Editor’s note: This column by Susie Arnold, Ph.D., a marine scientist with the Island Institute, responds to an op-ed published in the November issue of The Working Waterfront.
An op-ed column in the November issue of The Working Waterfront demands a response.
The column (“Another way to understand the Gulf of Maine”) begins by characterizing statements by Dr. Carla Guenther of
the Maine Center for Coastal Fisheries, quoted in a news story in the October issue, about the rate and cause of warming in the Gulf of Maine. The writer of the op-ed suggested other causes than those asserted by Guenther, when in fact the causes she cited are supported by the latest peer-reviewed scientific literature.
The author of the op-ed continues by sharing several arguments that are not just misleading, but untrue.
I am one of 28 appointed scientists serving on the Maine Climate Council’s scientific and technical subcommittee. Over the past year, we have worked to share the latest science on how climate change is impacting our state, in an effort to inform the Governor’s Climate Action Plan, to be released Dec. 1. A great deal of work has gone into sharing scientific research results in a digestible format with the council’s decision-making body and the public.
While I appreciate that hydroelectric dams do impact their local environments, they are not a driver of the warming in the Gulf of Maine.
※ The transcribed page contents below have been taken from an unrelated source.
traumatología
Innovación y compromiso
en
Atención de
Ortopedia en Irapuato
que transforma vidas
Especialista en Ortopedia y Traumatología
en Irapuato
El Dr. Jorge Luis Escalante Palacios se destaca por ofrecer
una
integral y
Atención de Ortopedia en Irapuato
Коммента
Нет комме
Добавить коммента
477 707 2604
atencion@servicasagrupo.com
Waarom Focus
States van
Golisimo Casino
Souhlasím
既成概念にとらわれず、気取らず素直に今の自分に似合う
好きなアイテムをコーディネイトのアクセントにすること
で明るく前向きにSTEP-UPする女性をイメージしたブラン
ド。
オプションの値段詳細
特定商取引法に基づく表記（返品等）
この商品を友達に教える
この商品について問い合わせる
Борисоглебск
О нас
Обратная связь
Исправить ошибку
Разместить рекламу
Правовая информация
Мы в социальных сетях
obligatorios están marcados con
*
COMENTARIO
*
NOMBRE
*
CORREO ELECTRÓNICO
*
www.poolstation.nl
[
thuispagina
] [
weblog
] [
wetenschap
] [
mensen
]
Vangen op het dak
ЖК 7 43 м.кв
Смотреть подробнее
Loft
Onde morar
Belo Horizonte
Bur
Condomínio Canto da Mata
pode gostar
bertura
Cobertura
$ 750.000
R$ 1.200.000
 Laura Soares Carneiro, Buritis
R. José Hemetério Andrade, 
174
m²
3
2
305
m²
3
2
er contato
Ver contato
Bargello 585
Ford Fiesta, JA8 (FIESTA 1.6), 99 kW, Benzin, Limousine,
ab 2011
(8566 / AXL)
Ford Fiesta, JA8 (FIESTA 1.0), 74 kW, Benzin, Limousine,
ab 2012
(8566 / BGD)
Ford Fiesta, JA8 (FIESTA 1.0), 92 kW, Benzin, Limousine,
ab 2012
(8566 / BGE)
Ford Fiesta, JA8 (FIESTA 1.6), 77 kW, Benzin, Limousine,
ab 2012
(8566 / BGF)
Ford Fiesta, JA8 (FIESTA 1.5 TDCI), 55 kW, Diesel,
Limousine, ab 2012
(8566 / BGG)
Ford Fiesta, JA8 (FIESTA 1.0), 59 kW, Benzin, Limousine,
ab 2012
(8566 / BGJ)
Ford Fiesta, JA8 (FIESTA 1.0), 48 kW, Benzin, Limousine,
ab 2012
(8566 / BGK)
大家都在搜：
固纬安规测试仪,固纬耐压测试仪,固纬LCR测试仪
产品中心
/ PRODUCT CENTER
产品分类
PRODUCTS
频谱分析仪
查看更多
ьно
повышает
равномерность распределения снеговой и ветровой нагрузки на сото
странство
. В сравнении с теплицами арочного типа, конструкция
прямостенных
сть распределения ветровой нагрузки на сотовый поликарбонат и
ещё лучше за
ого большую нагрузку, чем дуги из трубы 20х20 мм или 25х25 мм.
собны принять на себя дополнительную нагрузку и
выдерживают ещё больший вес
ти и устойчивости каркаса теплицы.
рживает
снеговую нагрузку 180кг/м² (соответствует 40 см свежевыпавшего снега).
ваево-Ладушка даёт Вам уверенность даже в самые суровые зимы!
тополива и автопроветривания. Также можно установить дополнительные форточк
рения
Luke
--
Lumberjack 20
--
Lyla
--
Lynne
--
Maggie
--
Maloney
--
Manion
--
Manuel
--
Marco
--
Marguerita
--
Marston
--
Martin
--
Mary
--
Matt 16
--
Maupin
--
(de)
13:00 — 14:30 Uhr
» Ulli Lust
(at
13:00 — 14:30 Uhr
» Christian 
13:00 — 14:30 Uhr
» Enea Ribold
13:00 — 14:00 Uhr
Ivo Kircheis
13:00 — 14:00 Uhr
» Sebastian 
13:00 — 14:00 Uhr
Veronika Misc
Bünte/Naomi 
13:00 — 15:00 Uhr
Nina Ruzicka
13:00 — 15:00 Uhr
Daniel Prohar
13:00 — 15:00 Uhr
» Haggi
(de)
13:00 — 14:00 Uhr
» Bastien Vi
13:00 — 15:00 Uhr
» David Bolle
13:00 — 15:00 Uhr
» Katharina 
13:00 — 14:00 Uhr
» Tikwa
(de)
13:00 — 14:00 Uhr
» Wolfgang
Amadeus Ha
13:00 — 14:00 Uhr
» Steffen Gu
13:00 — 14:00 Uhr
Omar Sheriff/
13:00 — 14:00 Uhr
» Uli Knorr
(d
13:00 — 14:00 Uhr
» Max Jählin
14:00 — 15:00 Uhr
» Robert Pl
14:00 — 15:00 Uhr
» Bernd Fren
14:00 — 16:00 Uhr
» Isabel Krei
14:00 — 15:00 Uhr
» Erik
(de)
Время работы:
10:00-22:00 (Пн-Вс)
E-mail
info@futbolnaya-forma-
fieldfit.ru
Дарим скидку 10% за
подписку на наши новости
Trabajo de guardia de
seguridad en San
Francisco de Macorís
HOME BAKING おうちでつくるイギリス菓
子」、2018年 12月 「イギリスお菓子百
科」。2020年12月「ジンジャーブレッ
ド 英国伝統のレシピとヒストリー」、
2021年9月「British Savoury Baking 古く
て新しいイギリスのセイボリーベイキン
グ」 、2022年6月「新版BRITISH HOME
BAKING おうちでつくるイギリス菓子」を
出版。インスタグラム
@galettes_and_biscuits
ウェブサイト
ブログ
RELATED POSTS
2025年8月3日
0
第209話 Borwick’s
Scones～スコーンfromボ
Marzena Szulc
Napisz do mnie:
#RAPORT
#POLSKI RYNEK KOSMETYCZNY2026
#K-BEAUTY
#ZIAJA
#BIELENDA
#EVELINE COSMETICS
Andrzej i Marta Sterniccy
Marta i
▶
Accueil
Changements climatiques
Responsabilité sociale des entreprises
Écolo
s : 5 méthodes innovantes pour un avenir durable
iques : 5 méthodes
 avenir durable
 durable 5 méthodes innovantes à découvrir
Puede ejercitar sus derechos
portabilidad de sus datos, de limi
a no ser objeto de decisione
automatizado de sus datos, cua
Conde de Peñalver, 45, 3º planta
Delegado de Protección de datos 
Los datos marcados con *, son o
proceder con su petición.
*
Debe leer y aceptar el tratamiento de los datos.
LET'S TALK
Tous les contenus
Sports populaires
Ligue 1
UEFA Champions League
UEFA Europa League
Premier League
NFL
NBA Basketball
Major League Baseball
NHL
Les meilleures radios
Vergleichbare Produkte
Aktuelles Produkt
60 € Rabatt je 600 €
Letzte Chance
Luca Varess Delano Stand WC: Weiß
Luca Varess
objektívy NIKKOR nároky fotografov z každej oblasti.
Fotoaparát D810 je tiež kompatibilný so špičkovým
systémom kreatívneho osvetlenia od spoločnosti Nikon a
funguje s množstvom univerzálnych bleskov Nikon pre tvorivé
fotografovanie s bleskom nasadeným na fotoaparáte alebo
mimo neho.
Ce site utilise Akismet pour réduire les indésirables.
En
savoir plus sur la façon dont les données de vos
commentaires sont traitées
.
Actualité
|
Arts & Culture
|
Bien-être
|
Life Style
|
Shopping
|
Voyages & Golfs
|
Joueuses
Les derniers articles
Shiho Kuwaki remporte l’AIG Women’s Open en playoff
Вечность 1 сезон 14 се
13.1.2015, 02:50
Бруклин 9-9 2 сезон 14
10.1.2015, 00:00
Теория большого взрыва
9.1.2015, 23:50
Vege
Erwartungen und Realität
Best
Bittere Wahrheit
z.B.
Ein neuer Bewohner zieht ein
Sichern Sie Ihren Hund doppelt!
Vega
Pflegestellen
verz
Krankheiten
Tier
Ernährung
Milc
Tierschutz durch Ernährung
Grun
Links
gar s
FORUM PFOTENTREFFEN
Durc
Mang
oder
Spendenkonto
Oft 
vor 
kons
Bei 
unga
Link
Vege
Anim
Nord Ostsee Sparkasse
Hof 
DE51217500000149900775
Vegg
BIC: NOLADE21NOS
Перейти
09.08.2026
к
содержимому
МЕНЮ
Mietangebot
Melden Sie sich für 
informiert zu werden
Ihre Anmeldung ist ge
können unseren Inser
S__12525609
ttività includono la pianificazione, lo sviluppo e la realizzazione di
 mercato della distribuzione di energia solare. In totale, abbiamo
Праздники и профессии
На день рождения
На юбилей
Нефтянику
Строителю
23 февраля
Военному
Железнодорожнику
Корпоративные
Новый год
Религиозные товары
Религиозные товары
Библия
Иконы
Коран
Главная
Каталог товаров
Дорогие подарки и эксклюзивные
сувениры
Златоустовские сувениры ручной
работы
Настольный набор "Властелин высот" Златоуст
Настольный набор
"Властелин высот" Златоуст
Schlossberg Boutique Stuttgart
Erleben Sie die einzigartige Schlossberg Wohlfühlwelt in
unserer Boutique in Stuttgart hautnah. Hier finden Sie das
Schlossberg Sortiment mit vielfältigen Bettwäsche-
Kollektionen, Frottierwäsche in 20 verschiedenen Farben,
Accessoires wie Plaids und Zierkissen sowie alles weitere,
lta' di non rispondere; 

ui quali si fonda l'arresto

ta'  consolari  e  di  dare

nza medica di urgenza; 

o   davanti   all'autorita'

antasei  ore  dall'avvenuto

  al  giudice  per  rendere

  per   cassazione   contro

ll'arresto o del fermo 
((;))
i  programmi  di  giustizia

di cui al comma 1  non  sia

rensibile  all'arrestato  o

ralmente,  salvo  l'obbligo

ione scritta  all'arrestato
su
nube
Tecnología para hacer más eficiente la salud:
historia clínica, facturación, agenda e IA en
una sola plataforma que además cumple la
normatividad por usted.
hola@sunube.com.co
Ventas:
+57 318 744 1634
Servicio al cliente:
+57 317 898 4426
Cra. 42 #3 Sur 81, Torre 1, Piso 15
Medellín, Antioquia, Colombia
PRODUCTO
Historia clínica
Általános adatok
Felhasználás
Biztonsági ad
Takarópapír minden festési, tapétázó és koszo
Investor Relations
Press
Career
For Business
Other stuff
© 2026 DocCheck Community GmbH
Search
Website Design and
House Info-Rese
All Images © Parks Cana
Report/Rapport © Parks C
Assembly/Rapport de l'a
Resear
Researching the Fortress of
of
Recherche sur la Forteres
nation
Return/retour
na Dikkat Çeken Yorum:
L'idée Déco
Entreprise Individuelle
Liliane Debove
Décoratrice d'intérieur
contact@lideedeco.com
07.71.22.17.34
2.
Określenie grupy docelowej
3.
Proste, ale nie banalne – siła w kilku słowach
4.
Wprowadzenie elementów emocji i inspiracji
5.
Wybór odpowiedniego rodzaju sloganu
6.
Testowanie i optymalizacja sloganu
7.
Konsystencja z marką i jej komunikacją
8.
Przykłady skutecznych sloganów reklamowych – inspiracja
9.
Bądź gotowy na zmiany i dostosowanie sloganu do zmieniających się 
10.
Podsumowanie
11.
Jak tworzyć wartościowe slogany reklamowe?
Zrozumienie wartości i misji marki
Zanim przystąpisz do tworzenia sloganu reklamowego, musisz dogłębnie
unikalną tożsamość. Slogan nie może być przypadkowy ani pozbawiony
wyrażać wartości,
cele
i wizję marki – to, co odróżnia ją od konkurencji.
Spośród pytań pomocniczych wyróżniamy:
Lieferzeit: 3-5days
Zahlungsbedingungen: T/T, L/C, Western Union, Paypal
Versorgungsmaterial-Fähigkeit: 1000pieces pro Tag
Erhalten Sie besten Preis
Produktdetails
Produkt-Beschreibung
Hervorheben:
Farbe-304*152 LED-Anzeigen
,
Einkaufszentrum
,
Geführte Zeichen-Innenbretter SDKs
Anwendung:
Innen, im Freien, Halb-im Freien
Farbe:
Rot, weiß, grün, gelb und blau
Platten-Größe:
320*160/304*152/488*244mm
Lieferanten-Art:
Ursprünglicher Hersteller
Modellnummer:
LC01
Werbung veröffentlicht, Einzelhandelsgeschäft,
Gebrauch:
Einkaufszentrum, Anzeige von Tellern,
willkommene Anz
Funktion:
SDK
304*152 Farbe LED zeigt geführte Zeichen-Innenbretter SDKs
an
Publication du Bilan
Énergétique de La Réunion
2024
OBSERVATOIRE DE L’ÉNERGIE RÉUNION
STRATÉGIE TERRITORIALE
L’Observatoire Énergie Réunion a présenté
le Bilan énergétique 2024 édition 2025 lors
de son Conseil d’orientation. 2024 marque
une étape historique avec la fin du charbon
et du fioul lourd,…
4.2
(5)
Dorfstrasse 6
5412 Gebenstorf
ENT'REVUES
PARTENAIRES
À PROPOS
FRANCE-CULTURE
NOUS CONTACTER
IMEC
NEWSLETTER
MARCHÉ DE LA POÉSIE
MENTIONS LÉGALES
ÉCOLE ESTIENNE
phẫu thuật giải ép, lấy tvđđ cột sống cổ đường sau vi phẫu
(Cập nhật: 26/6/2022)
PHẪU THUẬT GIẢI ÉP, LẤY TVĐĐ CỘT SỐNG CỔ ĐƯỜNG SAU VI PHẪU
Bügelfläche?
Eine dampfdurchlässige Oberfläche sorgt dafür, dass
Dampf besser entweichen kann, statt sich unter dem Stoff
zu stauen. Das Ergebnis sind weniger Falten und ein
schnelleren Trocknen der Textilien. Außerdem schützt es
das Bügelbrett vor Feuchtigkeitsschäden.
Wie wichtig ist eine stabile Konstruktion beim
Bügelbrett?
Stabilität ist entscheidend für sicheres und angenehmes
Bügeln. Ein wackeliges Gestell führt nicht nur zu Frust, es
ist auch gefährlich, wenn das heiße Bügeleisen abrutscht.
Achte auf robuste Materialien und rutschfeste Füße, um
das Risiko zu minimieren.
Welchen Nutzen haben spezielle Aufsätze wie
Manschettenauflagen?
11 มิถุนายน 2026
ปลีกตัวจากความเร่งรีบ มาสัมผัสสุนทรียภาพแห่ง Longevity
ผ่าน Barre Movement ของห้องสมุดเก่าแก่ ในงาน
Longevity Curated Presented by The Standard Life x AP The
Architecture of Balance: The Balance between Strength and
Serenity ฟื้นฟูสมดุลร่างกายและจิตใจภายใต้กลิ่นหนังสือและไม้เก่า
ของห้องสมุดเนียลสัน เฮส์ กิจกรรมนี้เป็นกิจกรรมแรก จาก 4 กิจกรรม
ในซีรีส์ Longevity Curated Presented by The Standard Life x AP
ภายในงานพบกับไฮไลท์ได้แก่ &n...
Mixing this message into the narrative of the Gulf of Maine is confusing and potentially detrimental to keeping the focus on the causes of our localized warming and our strategies for mitigation.
Dr. Andrew Pershing, chief scientist at the Gulf of Maine Research Institute, and his colleagues, published their research findings in 2015 in one of the most premier and rigorously reviewed scientific journals, Science, and stated that the Gulf of Maine warmed faster than 99.9 percent of the world’s oceans between 2004 and 2013. No other large-scale water body warmed faster over that time.
Several reasons for the Gulf of Maine’s rapid warming are discussed in this paper and other peer-reviewed, published literature. All are associated with human caused climate change.
First, and most obvious, is simply background global warming. The air above the gulf is warming, and much of this heat is absorbed by the ocean.
Second, changes in regional ocean currents are occurring. The warm Gulf Stream is shifting poleward, which is linked to increasing greenhouse gasses during the 20th century. Simultaneously, the melting of Greenland ice sheets releases cold, fresh water into the central North Atlantic. The fresh water does not sink like dense, salty water and, thus, diminishes the strength of the colder Labrador Current coming into the Gulf of Maine.
The changes in these water masses—the retreat of the Labrador Current and the northwesterly shift of the Gulf Stream—result in warmer water pooling in the gulf. Additionally, there are correlations between Gulf of Maine water temperature and atmospheric connections and the Pacific Decadal Oscillation and the weakening of westerly winds that are under further study.
Nowhere in any of the reading I have done, nor in the discussions of the Maine Climate Council, were hydroelectric dams in Canada or Russia part of the story of warming in the Gulf of Maine.